• [Your assignment]:
Please give all of the data again, character for character, and drop the pictures.

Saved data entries
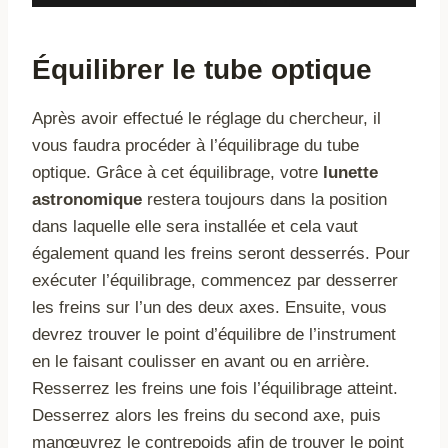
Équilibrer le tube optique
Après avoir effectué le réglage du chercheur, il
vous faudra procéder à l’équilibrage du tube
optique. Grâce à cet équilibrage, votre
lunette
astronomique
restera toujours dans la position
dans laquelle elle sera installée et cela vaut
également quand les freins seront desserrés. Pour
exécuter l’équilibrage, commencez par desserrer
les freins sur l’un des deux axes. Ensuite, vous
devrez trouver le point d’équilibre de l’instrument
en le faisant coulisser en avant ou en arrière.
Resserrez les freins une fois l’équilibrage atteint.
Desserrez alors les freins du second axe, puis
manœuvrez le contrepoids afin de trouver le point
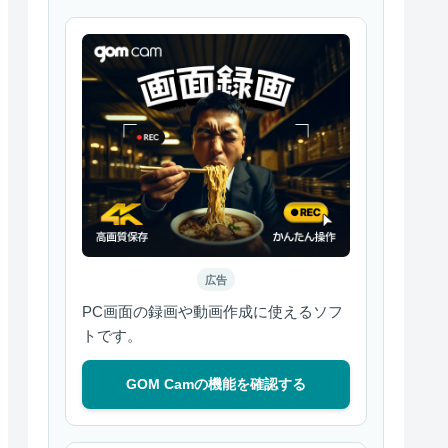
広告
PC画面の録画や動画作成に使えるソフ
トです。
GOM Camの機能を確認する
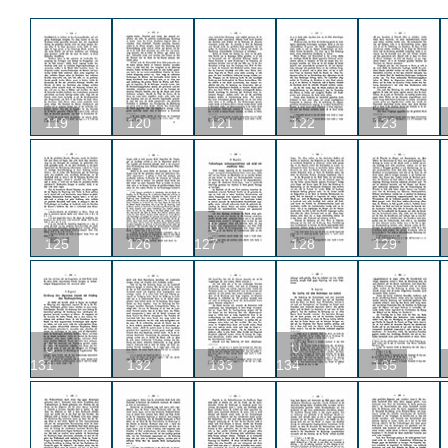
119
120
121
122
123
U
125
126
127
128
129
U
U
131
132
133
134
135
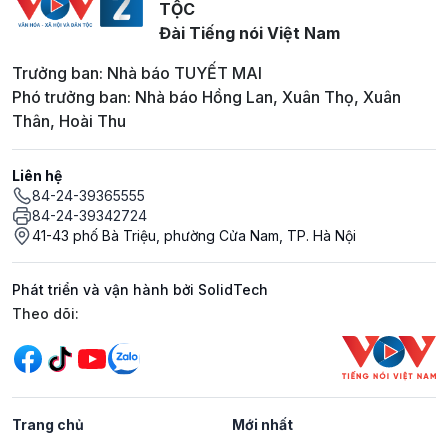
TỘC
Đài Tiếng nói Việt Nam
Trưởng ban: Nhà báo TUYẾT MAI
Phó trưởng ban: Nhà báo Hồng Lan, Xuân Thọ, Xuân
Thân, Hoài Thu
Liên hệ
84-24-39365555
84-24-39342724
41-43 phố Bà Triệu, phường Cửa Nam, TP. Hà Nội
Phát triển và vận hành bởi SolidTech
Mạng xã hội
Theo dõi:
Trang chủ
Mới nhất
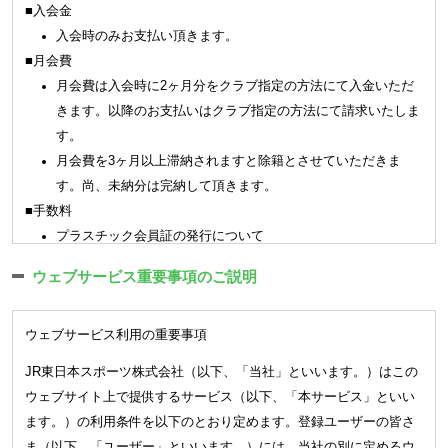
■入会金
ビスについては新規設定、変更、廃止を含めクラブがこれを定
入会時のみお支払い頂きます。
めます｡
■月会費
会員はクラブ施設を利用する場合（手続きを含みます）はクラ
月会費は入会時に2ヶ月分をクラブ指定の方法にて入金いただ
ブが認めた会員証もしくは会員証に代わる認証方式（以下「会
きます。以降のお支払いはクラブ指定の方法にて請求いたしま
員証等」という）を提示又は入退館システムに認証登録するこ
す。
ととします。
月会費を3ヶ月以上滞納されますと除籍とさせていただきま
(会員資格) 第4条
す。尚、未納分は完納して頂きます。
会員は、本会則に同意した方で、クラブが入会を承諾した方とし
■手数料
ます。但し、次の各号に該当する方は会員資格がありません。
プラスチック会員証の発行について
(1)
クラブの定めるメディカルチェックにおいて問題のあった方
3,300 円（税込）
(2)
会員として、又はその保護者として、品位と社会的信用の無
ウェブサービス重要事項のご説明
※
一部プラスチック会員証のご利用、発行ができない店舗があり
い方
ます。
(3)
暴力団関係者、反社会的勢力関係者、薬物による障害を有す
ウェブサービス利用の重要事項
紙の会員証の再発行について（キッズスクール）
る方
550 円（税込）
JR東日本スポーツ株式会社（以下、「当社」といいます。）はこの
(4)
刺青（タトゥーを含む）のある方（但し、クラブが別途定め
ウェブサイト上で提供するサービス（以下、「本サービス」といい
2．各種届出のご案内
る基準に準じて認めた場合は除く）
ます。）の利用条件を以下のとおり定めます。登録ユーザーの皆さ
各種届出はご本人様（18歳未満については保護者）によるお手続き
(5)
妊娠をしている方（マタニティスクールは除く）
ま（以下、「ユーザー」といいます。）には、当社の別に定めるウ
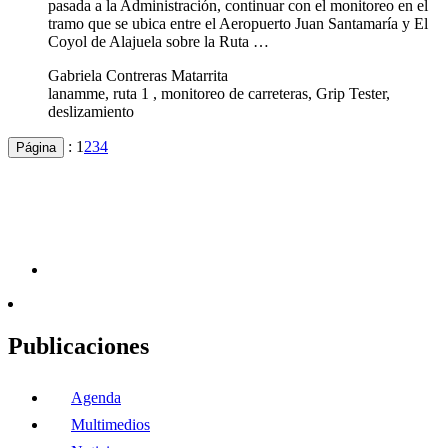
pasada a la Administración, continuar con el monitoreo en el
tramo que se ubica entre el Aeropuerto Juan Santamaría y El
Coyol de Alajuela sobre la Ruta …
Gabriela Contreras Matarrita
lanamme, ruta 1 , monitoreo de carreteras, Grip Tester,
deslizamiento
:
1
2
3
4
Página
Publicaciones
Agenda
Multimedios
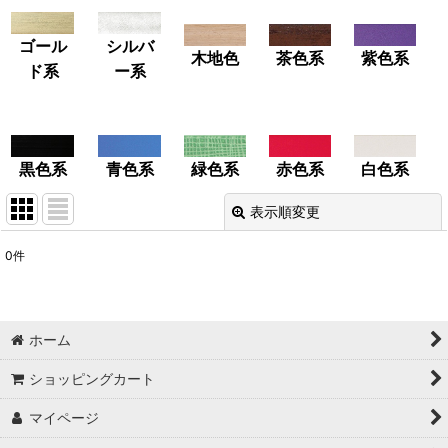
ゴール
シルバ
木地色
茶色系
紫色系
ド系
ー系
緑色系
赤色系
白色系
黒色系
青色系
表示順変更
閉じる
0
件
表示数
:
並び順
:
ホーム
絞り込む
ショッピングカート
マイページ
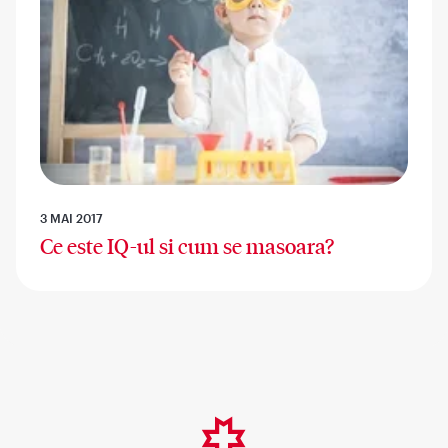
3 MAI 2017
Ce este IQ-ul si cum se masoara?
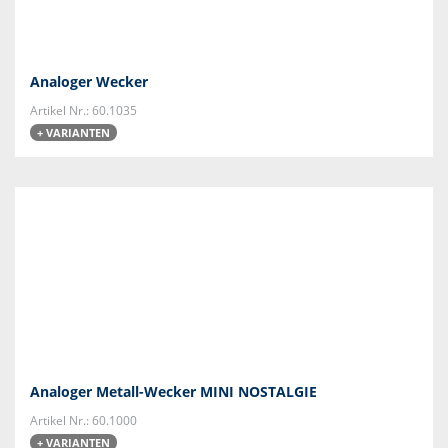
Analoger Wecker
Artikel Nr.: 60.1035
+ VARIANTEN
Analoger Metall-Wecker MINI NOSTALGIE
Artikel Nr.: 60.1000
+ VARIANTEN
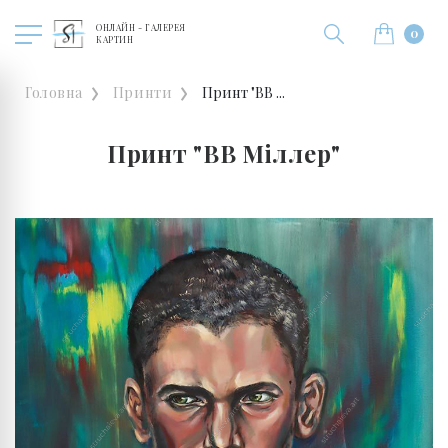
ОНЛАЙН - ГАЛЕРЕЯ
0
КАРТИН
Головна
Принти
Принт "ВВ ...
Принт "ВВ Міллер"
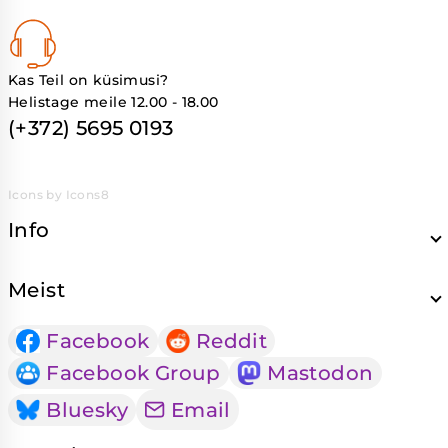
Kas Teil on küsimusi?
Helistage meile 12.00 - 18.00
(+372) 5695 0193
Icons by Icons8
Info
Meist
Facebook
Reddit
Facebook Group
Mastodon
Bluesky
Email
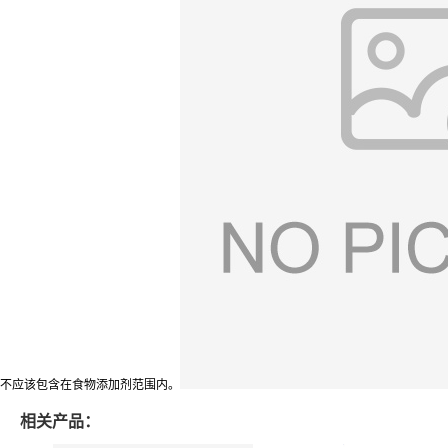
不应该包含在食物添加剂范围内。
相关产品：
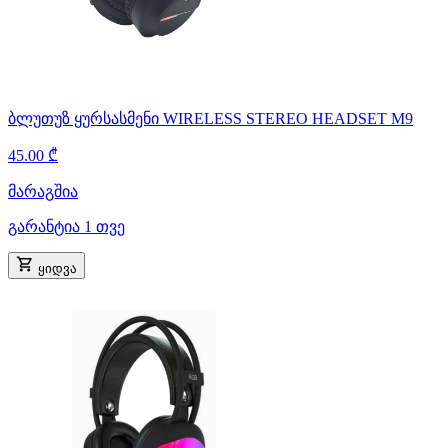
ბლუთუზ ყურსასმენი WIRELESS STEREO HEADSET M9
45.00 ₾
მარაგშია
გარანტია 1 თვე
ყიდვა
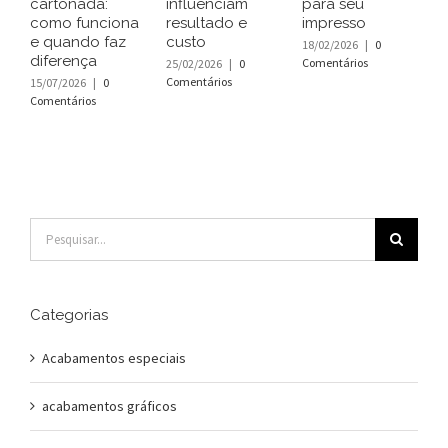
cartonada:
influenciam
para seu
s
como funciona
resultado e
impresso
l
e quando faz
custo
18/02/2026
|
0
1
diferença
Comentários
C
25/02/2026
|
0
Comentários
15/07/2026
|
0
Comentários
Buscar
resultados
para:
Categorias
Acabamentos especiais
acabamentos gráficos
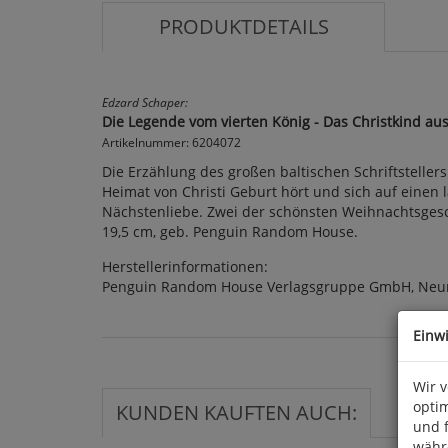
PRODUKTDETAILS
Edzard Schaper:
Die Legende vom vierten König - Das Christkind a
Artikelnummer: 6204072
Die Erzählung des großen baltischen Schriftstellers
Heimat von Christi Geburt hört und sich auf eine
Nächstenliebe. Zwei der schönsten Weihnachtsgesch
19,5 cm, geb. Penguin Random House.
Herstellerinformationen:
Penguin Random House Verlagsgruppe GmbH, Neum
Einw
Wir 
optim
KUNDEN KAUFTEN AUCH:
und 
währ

• [Answer space]:
Équilibrer le tube optique
Après avoir effectué le réglage du chercheur, il
vous faudra procéder à l’équilibrage du tube
optique. Grâce à cet équilibrage, votre
lunette
astronomique
restera toujours dans la position
dans laquelle elle sera installée et cela vaut
également quand les freins seront desserrés. Pour
exécuter l’équilibrage, commencez par desserrer
les freins sur l’un des deux axes. Ensuite, vous
devrez trouver le point d’équilibre de l’instrument
en le faisant coulisser en avant ou en arrière.
Resserrez les freins une fois l’équilibrage atteint.
Desserrez alors les freins du second axe, puis
manœuvrez le contrepoids afin de trouver le point
広告
PC画面の録画や動画作成に使えるソフ
トです。
GOM Camの機能を確認する
119
120
121
122
123
U
125
126
127
128
129
U
U
131
132
133
134
135
TỘC
Đài Tiếng nói Việt Nam
Trưởng ban: Nhà báo TUYẾT MAI
Phó trưởng ban: Nhà báo Hồng Lan, Xuân Thọ, Xuân
Thân, Hoài Thu
Liên hệ
84-24-39365555
84-24-39342724
41-43 phố Bà Triệu, phường Cửa Nam, TP. Hà Nội
Phát triển và vận hành bởi SolidTech
Mạng xã hội
Theo dõi:
Trang chủ
Mới nhất
■入会金
ビスについては新規設定、変更、廃止を含めクラブがこれを定
入会時のみお支払い頂きます。
めます｡
■月会費
会員はクラブ施設を利用する場合（手続きを含みます）はクラ
月会費は入会時に2ヶ月分をクラブ指定の方法にて入金いただ
ブが認めた会員証もしくは会員証に代わる認証方式（以下「会
きます。以降のお支払いはクラブ指定の方法にて請求いたしま
員証等」という）を提示又は入退館システムに認証登録するこ
す。
ととします。
月会費を3ヶ月以上滞納されますと除籍とさせていただきま
(会員資格) 第4条
す。尚、未納分は完納して頂きます。
会員は、本会則に同意した方で、クラブが入会を承諾した方とし
■手数料
ます。但し、次の各号に該当する方は会員資格がありません。
プラスチック会員証の発行について
(1)
クラブの定めるメディカルチェックにおいて問題のあった方
3,300 円（税込）
(2)
会員として、又はその保護者として、品位と社会的信用の無
ウェブサービス重要事項のご説明
※
一部プラスチック会員証のご利用、発行ができない店舗があり
い方
ます。
(3)
暴力団関係者、反社会的勢力関係者、薬物による障害を有す
ウェブサービス利用の重要事項
紙の会員証の再発行について（キッズスクール）
る方
550 円（税込）
JR東日本スポーツ株式会社（以下、「当社」といいます。）はこの
(4)
刺青（タトゥーを含む）のある方（但し、クラブが別途定め
ウェブサイト上で提供するサービス（以下、「本サービス」といい
2．各種届出のご案内
る基準に準じて認めた場合は除く）
ます。）の利用条件を以下のとおり定めます。登録ユーザーの皆さ
各種届出はご本人様（18歳未満については保護者）によるお手続き
(5)
妊娠をしている方（マタニティスクールは除く）
ま（以下、「ユーザー」といいます。）には、当社の別に定めるウ
pasada a la Administración, continuar con el monitoreo en el
tramo que se ubica entre el Aeropuerto Juan Santamaría y El
Coyol de Alajuela sobre la Ruta …
Gabriela Contreras Matarrita
lanamme, ruta 1 , monitoreo de carreteras, Grip Tester,
deslizamiento
:
1
2
3
4
Página
Publicaciones
Agenda
Multimedios
ゴール
シルバ
木地色
茶色系
紫色系
ド系
ー系
緑色系
赤色系
白色系
黒色系
青色系
表示順変更
閉じる
0
件
表示数
:
並び順
:
ホーム
絞り込む
ショッピングカート
マイページ
3 MAI 2017
Ce este IQ-ul si cum se masoara?
Analoger Wecker
Artikel Nr.: 60.1035
+ VARIANTEN
Analoger Metall-Wecker MINI NOSTALGIE
Artikel Nr.: 60.1000
+ VARIANTEN
ОНЛАЙН - ГАЛЕРЕЯ
0
КАРТИН
Головна
Принти
Принт "ВВ ...
Принт "ВВ Міллер"
Kas Teil on küsimusi?
Helistage meile 12.00 - 18.00
(+372) 5695 0193
Icons by Icons8
Info
Meist
Facebook
Reddit
Facebook Group
Mastodon
Bluesky
Email
不应该包含在食物添加剂范围内。
相关产品：
ბლუთუზ ყურსასმენი WIRELESS STEREO HEADSET M9
45.00 ₾
მარაგშია
გარანტია 1 თვე
ყიდვა
cartonada:
influenciam
para seu
s
como funciona
resultado e
impresso
l
e quando faz
custo
18/02/2026
|
0
1
diferença
Comentários
C
25/02/2026
|
0
Comentários
15/07/2026
|
0
Comentários
Buscar
resultados
para:
Categorias
Acabamentos especiais
acabamentos gráficos
PRODUKTDETAILS
Edzard Schaper:
Die Legende vom vierten König - Das Christkind a
Artikelnummer: 6204072
Die Erzählung des großen baltischen Schriftstellers
Heimat von Christi Geburt hört und sich auf eine
Nächstenliebe. Zwei der schönsten Weihnachtsgesch
19,5 cm, geb. Penguin Random House.
Herstellerinformationen:
Penguin Random House Verlagsgruppe GmbH, Neum
Einw
Wir 
optim
KUNDEN KAUFTEN AUCH:
und 
währ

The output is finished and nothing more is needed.